Мученики Колизея | страница 35
— О язычники, о слепцы! — подумал Потит, — так вот к чему привело вас поклонение идолам! Больная оставлена знакомыми, друзьями, даже родными и мужем! Как прекрасно зато наше учение; оно приказывает ходить за больными, даже когда они и не связаны с нами узами крови, ибо все люди братья во Христе. Сама церковь наша молится за страждущих, плененных и за спасение их, молится за людей в немощах лежащих.
О Боже! Она язычница, но Ты Великий яви на ней милость Твою.
— Взгляни на эти клубы дыма, выходящие из храма Юпитера, — сказал один сенатор другому, указывая ему рукой на великолепный мраморный храм, — там Агафон приносит еще и еще жертвы разгневанным богам. Он не жалеет денег, но все напрасно! Самые искусные врачи созваны, но они не могут помочь несчастной страдалице. Вчера, когда я проходил мимо богатого ее дома, то слышал вопли рабов, конечно притворные вопли. Все они будут рады, когда Кириакия умрет и избавит их от необходимости услуживать ей. Говорят, что кончины ее ждут с часа на час, и все готовят для богатых похорон.
— Зайдем узнать о ней. У входа в портик сидит невольник, который отвечает на вопросы проходящих, давно уже не переступающих за порог этого зачумленного дома. Говорят вчера она страшно мучилась.
— О, несчастная, оставленная всеми, униженная и страдающая, — возопил в глубине души Потит, проникнутый состраданием. Он перекрестился и горячо принялся молить Господа о подании помощи этой неизвестной, но столь несчастной, всеми оставленной женщине.

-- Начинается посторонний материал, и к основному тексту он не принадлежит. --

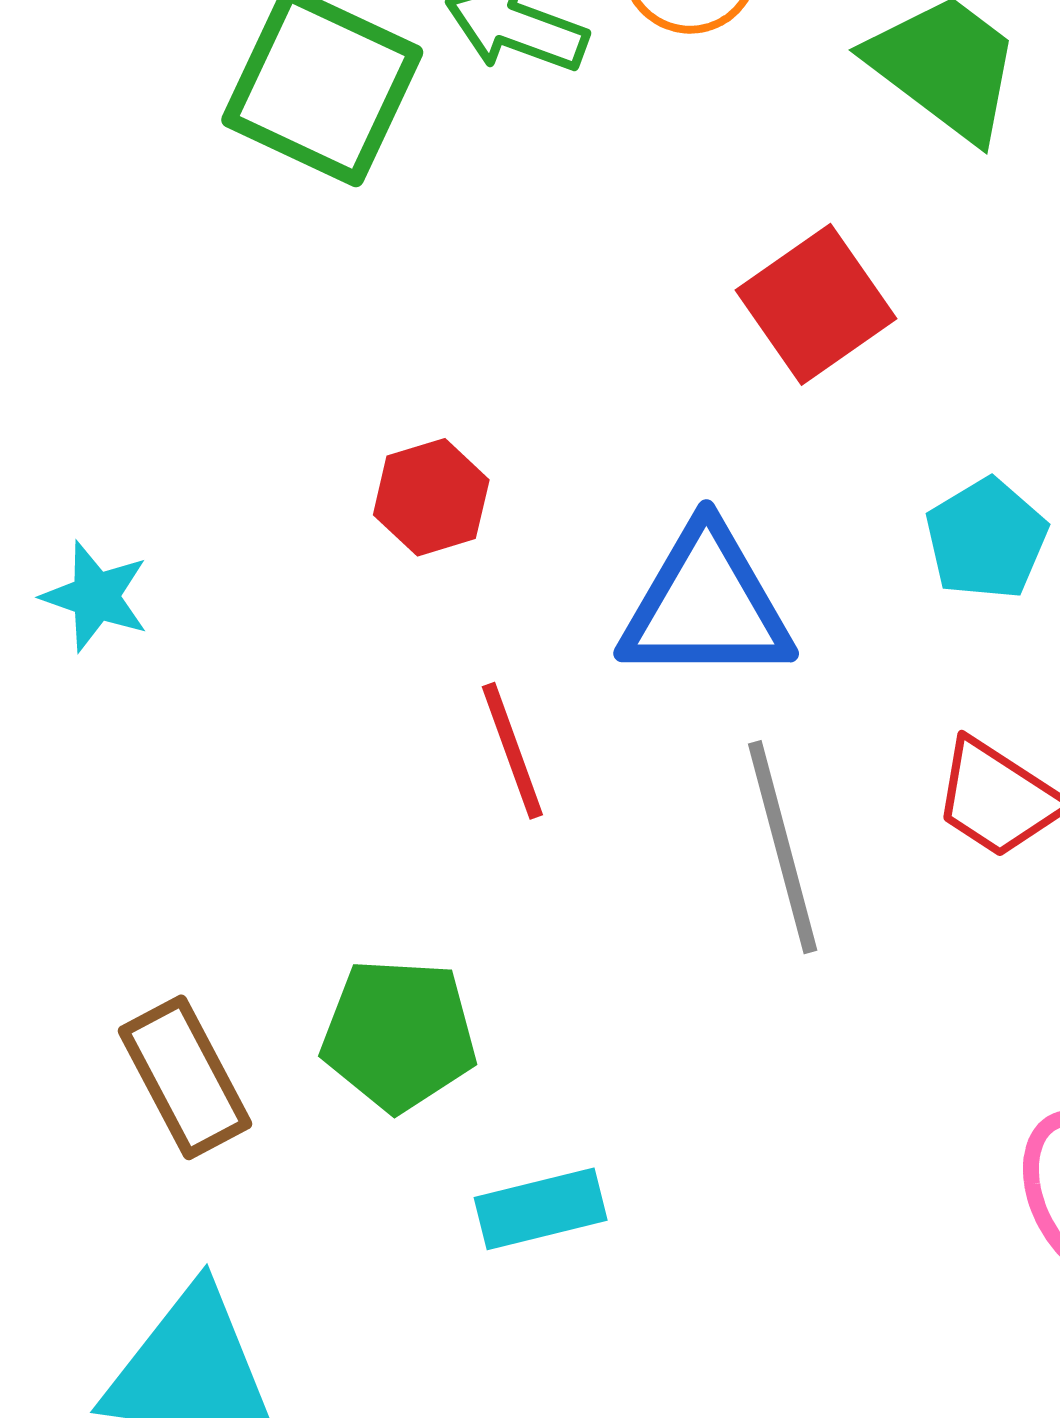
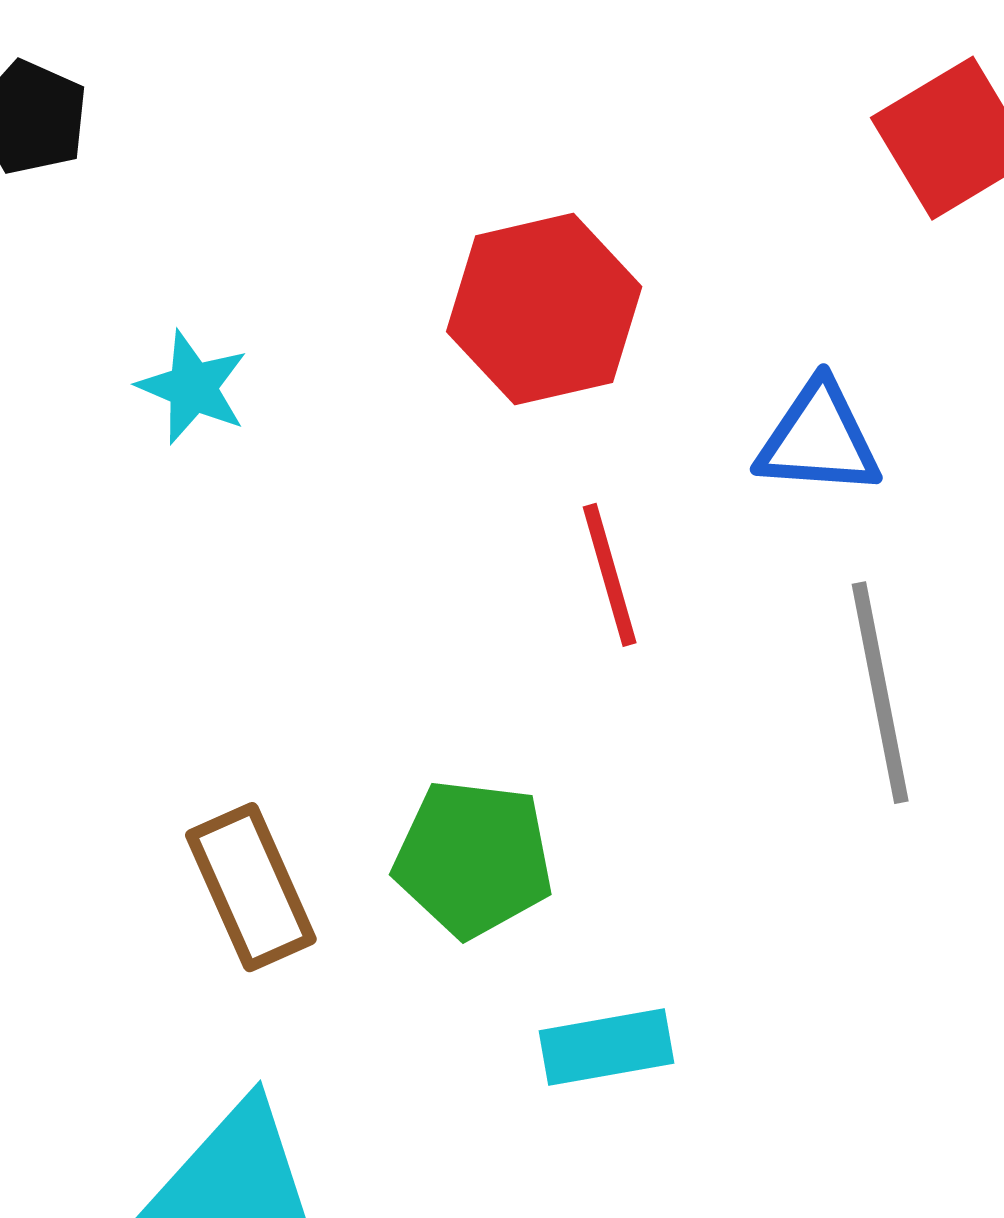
red hexagon: (431, 497) -> (544, 309), size x1.6
blue triangle: (706, 605) -> (819, 439), size x0.7

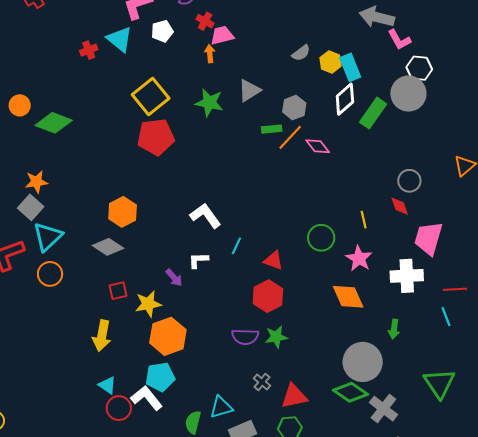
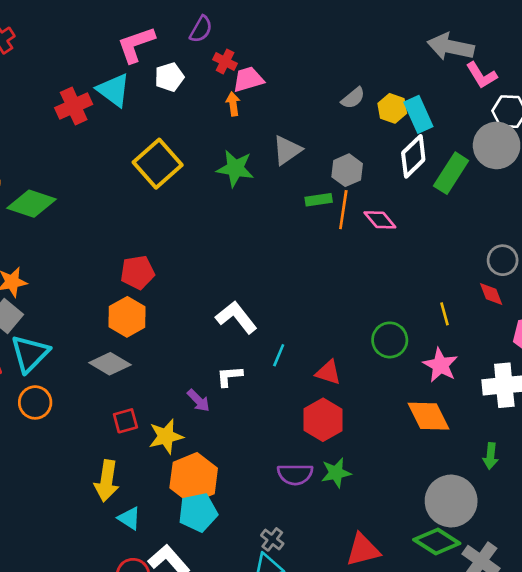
red cross: (89, 50) -> (74, 106), size x1.5
red pentagon: (156, 137) -> (138, 272), moved, size x0.7
orange line: (290, 137) -> (343, 210), turned -32
cyan pentagon: (160, 377) -> (198, 512), moved
gray cross: (262, 382) -> (272, 539), moved
cyan triangle: (107, 385) -> (129, 518), moved

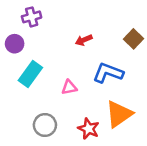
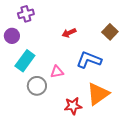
gray circle: (45, 125) -> (37, 86), moved
red star: (89, 129) -> (73, 106), turned -30

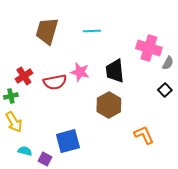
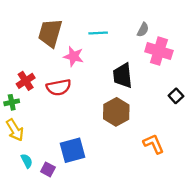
gray semicircle: (168, 63) -> (143, 30), moved
pink star: (80, 72) -> (74, 56), moved
cyan semicircle: (25, 151) -> (27, 161), turned 48

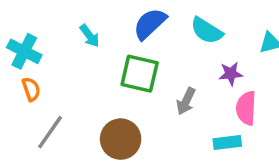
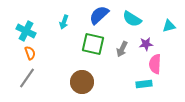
cyan arrow: (90, 36) -> (64, 22), turned 56
gray arrow: (186, 101) -> (122, 49), moved
gray line: (50, 132) -> (27, 78), moved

Потит встал и медленно пошел вперед. Пройдя две многолюдные улицы, влекомый непостижимою силой, отрок повернул за угол и очутился пред большим и богатым домом. Белая мраморная, широкая лестница вела к портику, украшенному колоннами из разноцветного мрамора; капители колонн были дивно вырезаны искусным резцом знаменитого мастера. Этрусские вазы, наполненные редкими растениями, разливали вокруг аромат и прельщали зрение редкими по красоте и форме цветами. Потит увидел тех же двух сенаторов, которые, не входя на лестницу, стояли на улице близ дома и разговаривали с невольником. Он миновал их и вошел по белым как утренний снег ступеням и, достигши портика, остановился, закрыл лицо руками и стал горячо молиться. В ту минуту, когда он таким образом был сосредоточен всем существом своим в молитве и погружен в свои благочестивые чувства, грубый голос вывел его из забвения.
— Эй ты, мальчик! Кто ты? Что ты тут делаешь? Нищим тут не место! Убирайся, не знаешь сам, куда зашел — тут зараза и мы-то здесь поневоле. Бежал бы, если бы мог, а ты лезешь?